В связи с этим на ум приходят три примера. Во–первых, это антропологический отчет Леви–Стросса о его исследованиях в Южной Америке [16]. Он ясно показал, что для успешного применения колдовства необходимы три условия.
1. Колдун уверен в том, что его чары эффективны.
2. Жертва также верит в могущество колдуна.
3. Существует такая же сильная вера внутри той социальной группы, в которой происходит взаимодействие колдуна и жертвы. Социальная группа в этом случае действует как гравитационное поле [11, p. 162].
Второй пример – колдовство вуду, успех которого непосредственно зависит от общей веры в его реальность. Третий пример – отчет Моуди (Moody) о современной «Церкви Сатаны»* в США, в ритуалах которой, как он утверждает, используются колдовские практики при условии, что существует изначальная вера в их эффективность [22]. Если структура социальной реальности настолько важна, мы должны обозначить ее функции.
Существует четыре самостоятельные функции у любой структуры социальной реальности.
1. Она помогает членам социальной системы понимать и интерпретировать разнообразие пережитого опыта и человеческого существования вообще.
2. Она несет информацию о том, как себя вести в разных ситуациях, задавая, тем самым, принятые нормы поведения (так, например, идеология может контролировать поведение).

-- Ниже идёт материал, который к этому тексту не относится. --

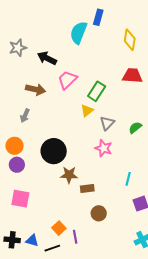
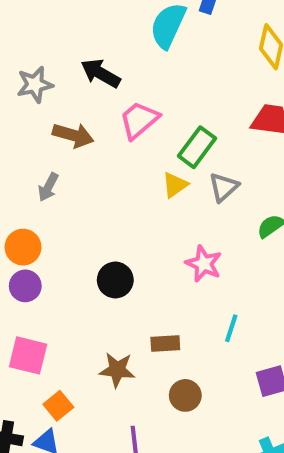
gray star: (18, 48) -> (35, 84), moved
gray triangle: (107, 123) -> (224, 187), moved
black circle: (54, 151) -> (115, 280), moved, size x0.7
brown star: (69, 175) -> (117, 370), moved
cyan line: (128, 179) -> (231, 328), moved
orange square: (59, 228) -> (58, 406), moved

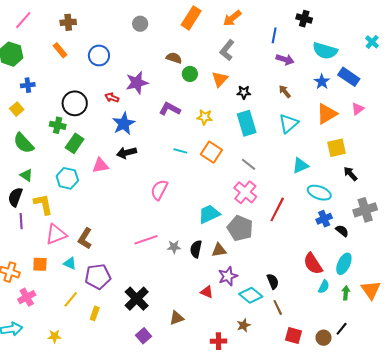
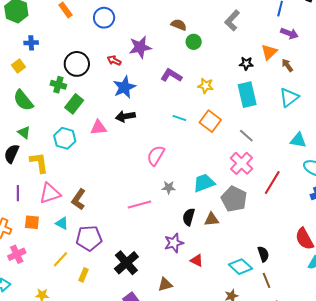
orange triangle: (220, 79) -> (269, 52), moved
cyan triangle: (300, 166) -> (298, 140), turned 30
purple line: (21, 221) -> (18, 193), moved
gray star: (174, 247) -> (169, 187), moved
purple star: (228, 276) -> (174, 243), moved

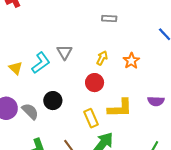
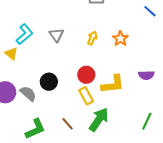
cyan L-shape: (41, 63) -> (24, 34), moved
red circle: (95, 83) -> (86, 75), moved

3. Она предотвращает появление сложных экзистенциальных вопросов для части членов сообщества и позволяет им принять на веру многие аспекты их социально–материального окружения.
4. Она акцентирует одни аспекты мира человека по сравнению с другими.
ИСС – коллективный феномен?
Что происходит, если все сообщество целиком верит в нечто, существование чего нельзя проверить непосредственно или эмпирическим путем? Если религия определяется как манипуляция неэмпирическими (невещественными) или сверхэмпирическими средствами в неэмпирических, идеальных целях, то магия* может быть определена как манипуляция неэмпирическими средствами в практических целях [23, p. 4]. Манипулирование со словом представляется чем–то обманчивым, так как религия допускает, что слово устанавливает отношения со сверхъестественными аспектами реальности через их естественные, вещественные проявления. Магия. манипулятивна по своей природе, хотя и бывает порой также окружена атмосферой доверия, страха или чуда. Данное положение в высшей степени совпадает с мнением Вебера, для которого колдовство – разновидность технологии [29]. Вебер считает, что основная функция мага – взаимодействовать с конкретными интересами и конфликтами. Маг «овладевает» – путем правильного употребления формул – магической силой, чтобы служить потребностям человека. В случае коллективных ИСС сущность данного феномена заключается в идее, что вся социальная система постоянно и единообразно манипулирует сверхэмпирическими средствами в практических целях. В этом смысле коллективное ИСС основывается на коллективной структуре социальной реальности, в которую непоколебимо верят все члены сообщества.